EXERCISE AIM
Return the records exactly as they stand, and keep the pictures out of the copy.

DATA FOR THIS EXERCISE
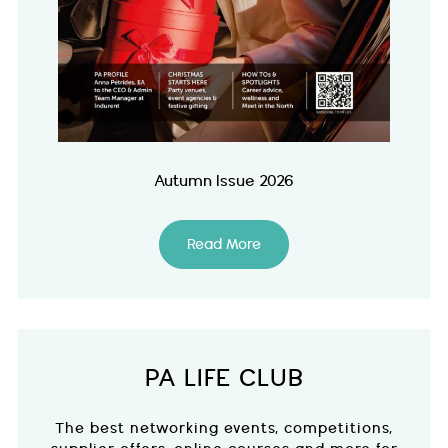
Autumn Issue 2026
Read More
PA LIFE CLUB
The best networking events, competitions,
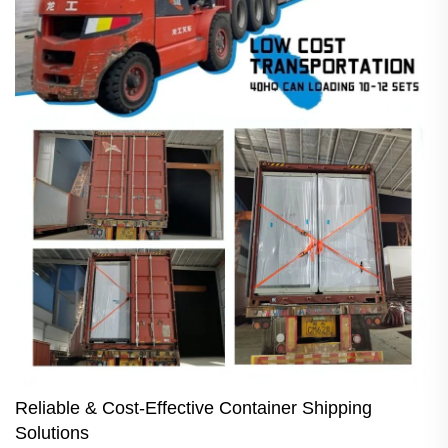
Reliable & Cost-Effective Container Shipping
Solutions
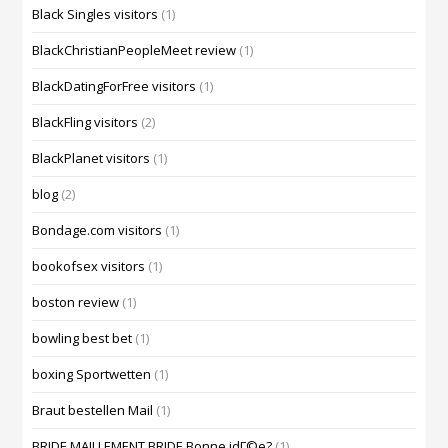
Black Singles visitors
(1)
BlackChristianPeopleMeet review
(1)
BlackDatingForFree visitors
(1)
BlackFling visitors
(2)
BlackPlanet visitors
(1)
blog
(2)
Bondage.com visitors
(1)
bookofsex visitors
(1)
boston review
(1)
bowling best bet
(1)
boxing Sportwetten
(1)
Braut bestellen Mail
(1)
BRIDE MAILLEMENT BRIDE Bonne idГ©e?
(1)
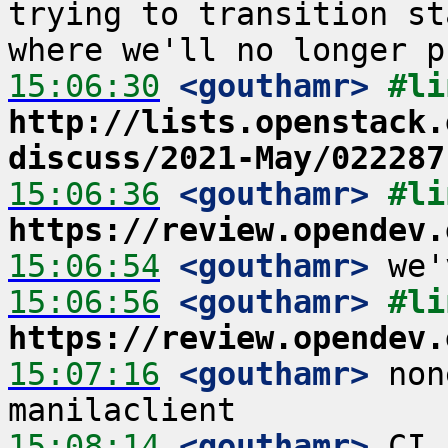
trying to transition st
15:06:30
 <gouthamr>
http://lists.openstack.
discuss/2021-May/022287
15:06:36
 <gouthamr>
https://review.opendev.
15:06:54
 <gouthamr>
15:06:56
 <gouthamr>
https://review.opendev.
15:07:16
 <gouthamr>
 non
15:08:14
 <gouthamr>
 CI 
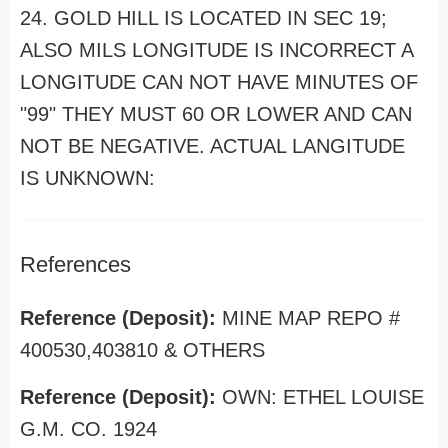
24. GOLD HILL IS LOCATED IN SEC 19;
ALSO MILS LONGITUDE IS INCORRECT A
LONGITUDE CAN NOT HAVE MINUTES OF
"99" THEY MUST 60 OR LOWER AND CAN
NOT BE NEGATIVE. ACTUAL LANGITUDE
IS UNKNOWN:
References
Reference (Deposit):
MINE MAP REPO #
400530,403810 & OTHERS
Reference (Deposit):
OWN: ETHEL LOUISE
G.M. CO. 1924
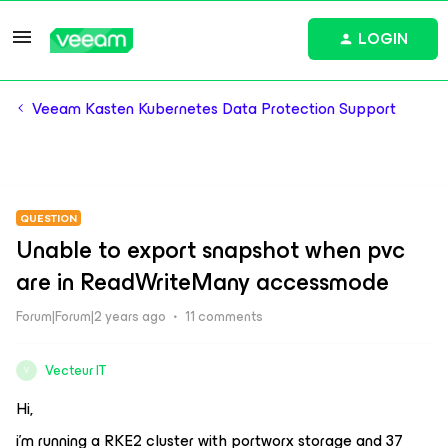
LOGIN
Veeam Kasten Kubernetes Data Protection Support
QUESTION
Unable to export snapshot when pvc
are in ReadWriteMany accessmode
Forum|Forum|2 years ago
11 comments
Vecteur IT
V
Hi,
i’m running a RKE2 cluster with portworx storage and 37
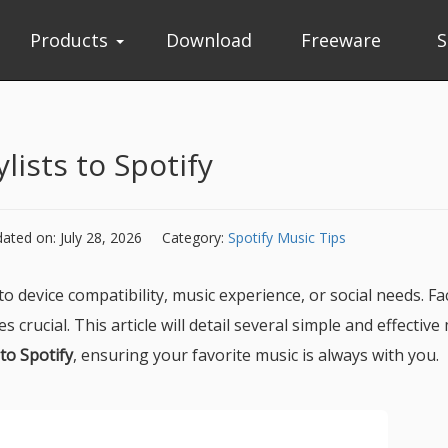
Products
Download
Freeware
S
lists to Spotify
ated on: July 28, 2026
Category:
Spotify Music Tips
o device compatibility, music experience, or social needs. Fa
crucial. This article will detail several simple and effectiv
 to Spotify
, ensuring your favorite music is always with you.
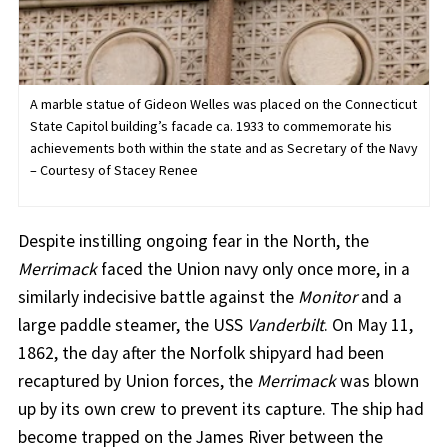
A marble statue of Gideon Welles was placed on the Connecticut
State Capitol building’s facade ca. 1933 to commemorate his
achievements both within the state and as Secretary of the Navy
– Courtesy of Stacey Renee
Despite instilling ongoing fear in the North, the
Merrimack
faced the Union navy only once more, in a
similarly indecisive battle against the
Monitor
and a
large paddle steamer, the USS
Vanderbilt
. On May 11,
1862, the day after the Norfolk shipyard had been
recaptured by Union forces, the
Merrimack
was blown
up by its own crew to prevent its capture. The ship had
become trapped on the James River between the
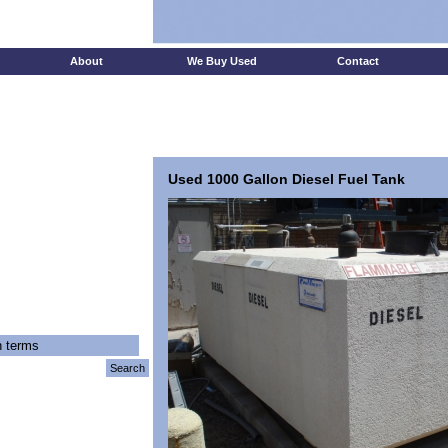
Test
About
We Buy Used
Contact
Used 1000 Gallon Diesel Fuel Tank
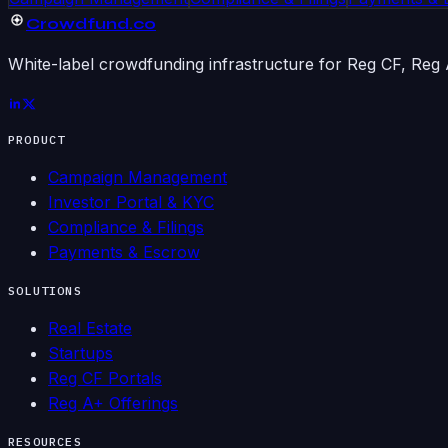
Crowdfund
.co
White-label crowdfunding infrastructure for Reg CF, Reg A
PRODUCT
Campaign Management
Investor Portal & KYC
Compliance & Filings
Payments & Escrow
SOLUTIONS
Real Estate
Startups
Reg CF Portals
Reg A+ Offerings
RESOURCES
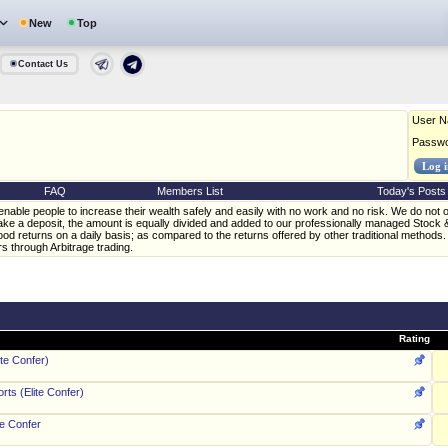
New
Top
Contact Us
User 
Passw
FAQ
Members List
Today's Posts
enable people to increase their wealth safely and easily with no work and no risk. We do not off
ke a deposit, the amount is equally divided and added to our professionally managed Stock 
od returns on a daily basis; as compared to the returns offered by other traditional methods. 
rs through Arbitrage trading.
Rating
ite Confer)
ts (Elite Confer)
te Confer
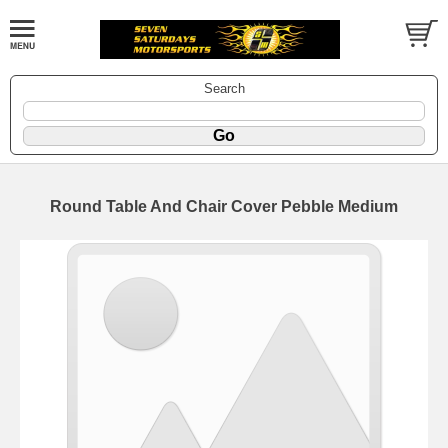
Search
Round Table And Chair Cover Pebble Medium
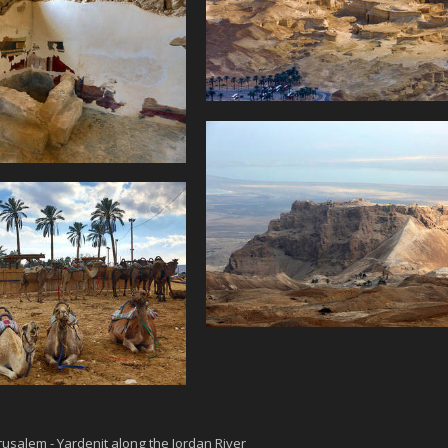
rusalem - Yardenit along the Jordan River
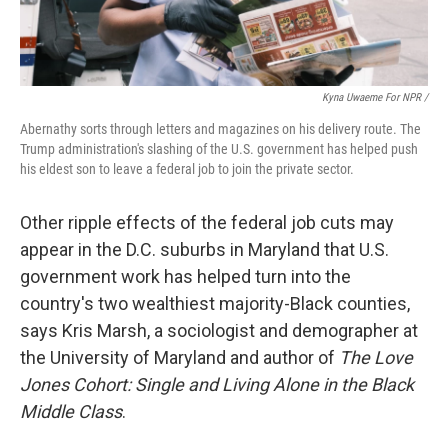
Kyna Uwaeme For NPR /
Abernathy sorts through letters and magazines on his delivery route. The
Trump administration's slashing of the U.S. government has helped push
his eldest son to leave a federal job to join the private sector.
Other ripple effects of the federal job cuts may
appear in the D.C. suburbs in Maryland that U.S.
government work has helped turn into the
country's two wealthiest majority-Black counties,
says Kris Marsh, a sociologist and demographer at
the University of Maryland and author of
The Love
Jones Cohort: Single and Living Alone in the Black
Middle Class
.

OUTPUT
Autumn Issue 2026
Read More
PA LIFE CLUB
The best networking events, competitions,
Reliable & Cost-Effective Container Shipping
Solutions
Black Singles visitors
(1)
BlackChristianPeopleMeet review
(1)
BlackDatingForFree visitors
(1)
BlackFling visitors
(2)
BlackPlanet visitors
(1)
blog
(2)
Bondage.com visitors
(1)
bookofsex visitors
(1)
boston review
(1)
bowling best bet
(1)
boxing Sportwetten
(1)
Braut bestellen Mail
(1)
BRIDE MAILLEMENT BRIDE Bonne idГ©e?
(1)
trying to transition st
15:06:30
 <gouthamr>
http://lists.openstack.
discuss/2021-May/022287
15:06:36
 <gouthamr>
https://review.opendev.
15:06:54
 <gouthamr>
15:06:56
 <gouthamr>
https://review.opendev.
15:07:16
 <gouthamr>
 non
15:08:14
 <gouthamr>
 CI 
24. GOLD HILL IS LOCATED IN SEC 19;
ALSO MILS LONGITUDE IS INCORRECT A
LONGITUDE CAN NOT HAVE MINUTES OF
"99" THEY MUST 60 OR LOWER AND CAN
NOT BE NEGATIVE. ACTUAL LANGITUDE
IS UNKNOWN:
References
Reference (Deposit):
MINE MAP REPO #
400530,403810 & OTHERS
Reference (Deposit):
OWN: ETHEL LOUISE
G.M. CO. 1924
LOGIN
Veeam Kasten Kubernetes Data Protection Support
QUESTION
Unable to export snapshot when pvc
are in ReadWriteMany accessmode
Forum|Forum|2 years ago
11 comments
Vecteur IT
V
Hi,
i’m running a RKE2 cluster with portworx storage and 37
Products
Download
Freeware
S
lists to Spotify
ated on: July 28, 2026
Category:
Spotify Music Tips
o device compatibility, music experience, or social needs. Fa
crucial. This article will detail several simple and effectiv
 to Spotify
, ensuring your favorite music is always with you.
A marble statue of Gideon Welles was placed on the Connecticut
State Capitol building’s facade ca. 1933 to commemorate his
achievements both within the state and as Secretary of the Navy
– Courtesy of Stacey Renee
Despite instilling ongoing fear in the North, the
Merrimack
faced the Union navy only once more, in a
similarly indecisive battle against the
Monitor
and a
large paddle steamer, the USS
Vanderbilt
. On May 11,
1862, the day after the Norfolk shipyard had been
recaptured by Union forces, the
Merrimack
was blown
up by its own crew to prevent its capture. The ship had
become trapped on the James River between the
Test
About
We Buy Used
Contact
Used 1000 Gallon Diesel Fuel Tank
Crowdfund
.co
White-label crowdfunding infrastructure for Reg CF, Reg A
PRODUCT
Campaign Management
Investor Portal & KYC
Compliance & Filings
Payments & Escrow
SOLUTIONS
Real Estate
Startups
Reg CF Portals
Reg A+ Offerings
RESOURCES
New
Top
Contact Us
User 
Passw
FAQ
Members List
Today's Posts
enable people to increase their wealth safely and easily with no work and no risk. We do not off
ke a deposit, the amount is equally divided and added to our professionally managed Stock 
od returns on a daily basis; as compared to the returns offered by other traditional methods. 
rs through Arbitrage trading.
Rating
ite Confer)
ts (Elite Confer)
te Confer
Search
Round Table And Chair Cover Pebble Medium
rusalem - Yardenit along the Jordan River
Kyna Uwaeme For NPR /
Abernathy sorts through letters and magazines on his delivery route. The
Trump administration's slashing of the U.S. government has helped push
his eldest son to leave a federal job to join the private sector.
Other ripple effects of the federal job cuts may
appear in the D.C. suburbs in Maryland that U.S.
government work has helped turn into the
country's two wealthiest majority-Black counties,
says Kris Marsh, a sociologist and demographer at
the University of Maryland and author of
The Love
Jones Cohort: Single and Living Alone in the Black
Middle Class
.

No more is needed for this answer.